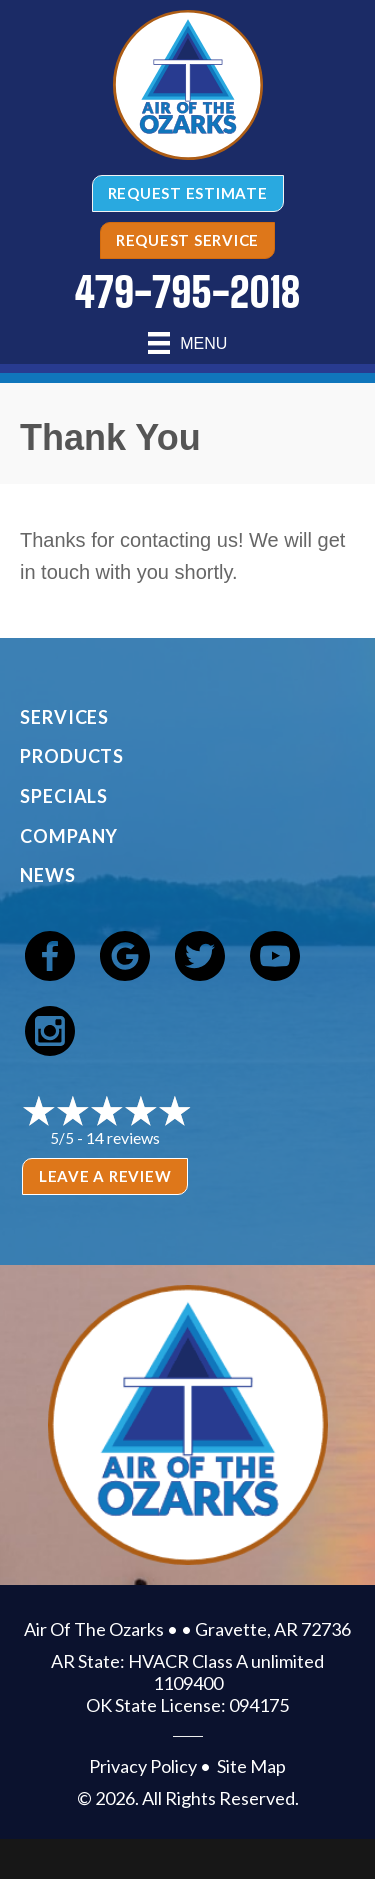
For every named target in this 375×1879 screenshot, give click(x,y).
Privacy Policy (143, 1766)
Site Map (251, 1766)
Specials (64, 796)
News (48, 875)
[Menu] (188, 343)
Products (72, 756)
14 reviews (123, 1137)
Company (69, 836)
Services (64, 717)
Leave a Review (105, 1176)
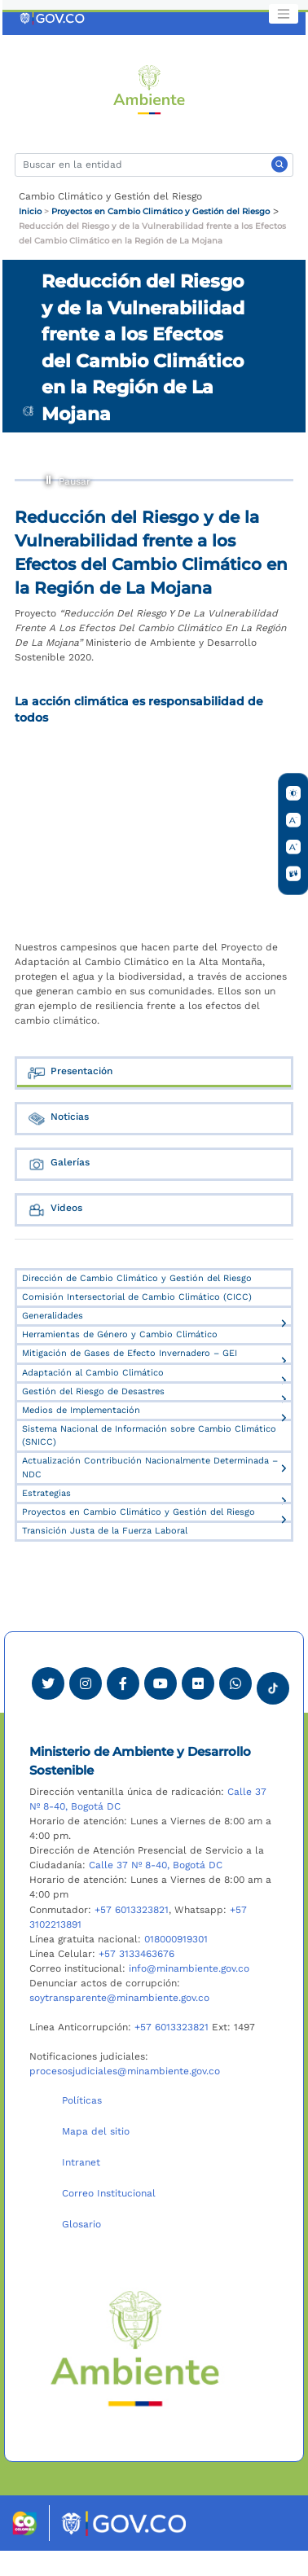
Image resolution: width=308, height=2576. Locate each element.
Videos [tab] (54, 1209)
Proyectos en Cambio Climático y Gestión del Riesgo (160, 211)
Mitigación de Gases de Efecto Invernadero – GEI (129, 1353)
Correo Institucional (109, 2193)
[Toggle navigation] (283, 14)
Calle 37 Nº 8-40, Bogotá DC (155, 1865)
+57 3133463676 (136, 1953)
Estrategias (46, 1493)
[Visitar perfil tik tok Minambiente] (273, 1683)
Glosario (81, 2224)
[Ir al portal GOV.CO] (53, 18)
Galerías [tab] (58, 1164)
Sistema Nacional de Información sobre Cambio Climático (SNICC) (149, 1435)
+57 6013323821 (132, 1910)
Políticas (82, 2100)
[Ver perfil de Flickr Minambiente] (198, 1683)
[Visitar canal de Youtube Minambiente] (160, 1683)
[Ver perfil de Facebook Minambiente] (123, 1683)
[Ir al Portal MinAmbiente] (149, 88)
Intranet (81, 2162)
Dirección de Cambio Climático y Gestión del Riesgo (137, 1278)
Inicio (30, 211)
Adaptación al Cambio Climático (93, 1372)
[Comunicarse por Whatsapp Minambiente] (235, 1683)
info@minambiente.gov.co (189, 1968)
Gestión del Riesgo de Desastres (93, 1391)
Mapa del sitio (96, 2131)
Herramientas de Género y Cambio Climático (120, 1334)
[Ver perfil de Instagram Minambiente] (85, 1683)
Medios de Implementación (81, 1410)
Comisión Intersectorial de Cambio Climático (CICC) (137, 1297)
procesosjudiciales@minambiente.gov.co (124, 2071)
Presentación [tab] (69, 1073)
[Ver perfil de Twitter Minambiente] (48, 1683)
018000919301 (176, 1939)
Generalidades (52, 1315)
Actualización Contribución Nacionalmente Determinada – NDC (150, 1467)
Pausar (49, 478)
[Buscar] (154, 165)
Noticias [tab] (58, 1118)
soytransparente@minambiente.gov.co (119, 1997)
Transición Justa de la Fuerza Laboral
:::
Every line of the material above must be written out exactly, with no pictures.

For every named target in this 375×1879 screenshot, give click(x,y).
Privacy Policy (143, 1766)
Site Map (251, 1766)
Specials (64, 796)
News (48, 875)
[Menu] (188, 343)
Products (72, 756)
14 reviews (123, 1137)
Company (69, 836)
Services (64, 717)
Leave a Review (105, 1176)
Image resolution: width=308, height=2576. Locate each element.
Videos [tab] (54, 1209)
Proyectos en Cambio Climático y Gestión del Riesgo (160, 211)
Mitigación de Gases de Efecto Invernadero – GEI (129, 1353)
Correo Institucional (109, 2193)
[Toggle navigation] (283, 14)
Calle 37 Nº 8-40, Bogotá DC (155, 1865)
+57 3133463676 (136, 1953)
Estrategias (46, 1493)
[Visitar perfil tik tok Minambiente] (273, 1683)
Glosario (81, 2224)
[Ir al portal GOV.CO] (53, 18)
Galerías [tab] (58, 1164)
Sistema Nacional de Información sobre Cambio Climático (SNICC) (149, 1435)
+57 6013323821 (132, 1910)
Políticas (82, 2100)
[Ver perfil de Flickr Minambiente] (198, 1683)
[Visitar canal de Youtube Minambiente] (160, 1683)
[Ver perfil de Facebook Minambiente] (123, 1683)
[Ir al Portal MinAmbiente] (149, 88)
Intranet (81, 2162)
Dirección de Cambio Climático y Gestión del Riesgo (137, 1278)
Inicio (30, 211)
Adaptación al Cambio Climático (93, 1372)
[Comunicarse por Whatsapp Minambiente] (235, 1683)
info@minambiente.gov.co (189, 1968)
Gestión del Riesgo de Desastres (93, 1391)
Mapa del sitio (96, 2131)
Herramientas de Género y Cambio Climático (120, 1334)
[Ver perfil de Instagram Minambiente] (85, 1683)
Medios de Implementación (81, 1410)
Comisión Intersectorial de Cambio Climático (CICC) (137, 1297)
procesosjudiciales@minambiente.gov.co (124, 2071)
Presentación [tab] (69, 1073)
[Ver perfil de Twitter Minambiente] (48, 1683)
018000919301 (176, 1939)
Generalidades (52, 1315)
Actualización Contribución Nacionalmente Determinada – NDC (150, 1467)
Pausar (49, 478)
[Buscar] (154, 165)
Noticias [tab] (58, 1118)
soytransparente@minambiente.gov.co (119, 1997)
Transición Justa de la Fuerza Laboral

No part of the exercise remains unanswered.